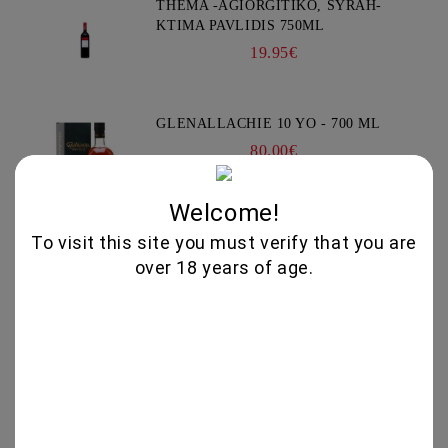
THEMA -AGIORGITIKO, SYRAH-
KTIMA PAVLIDIS 750ML
19.95€
GLENALLACHIE 10 YO - 700 ML
80.00€
Welcome!
To visit this site you must verify that you are
GOAT CHEESE WITH TRUFFLE
over 18 years of age.
19.56€
VIOGNIER COLLECTION 750ML -
CHATEAU BURGOZONE
21.00€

# # #

**WHAT IS EXPECTED:** When you retype the listing above, keep each line exactly as written and drop the pictures.

**ANSWER FOR THE TASK:**
THEMA -AGIORGITIKO, SYRAH-
KTIMA PAVLIDIS 750ML
19.95€
GLENALLACHIE 10 YO - 700 ML
80.00€
Welcome!
To visit this site you must verify that you are
GOAT CHEESE WITH TRUFFLE
over 18 years of age.
19.56€
VIOGNIER COLLECTION 750ML -
CHATEAU BURGOZONE
21.00€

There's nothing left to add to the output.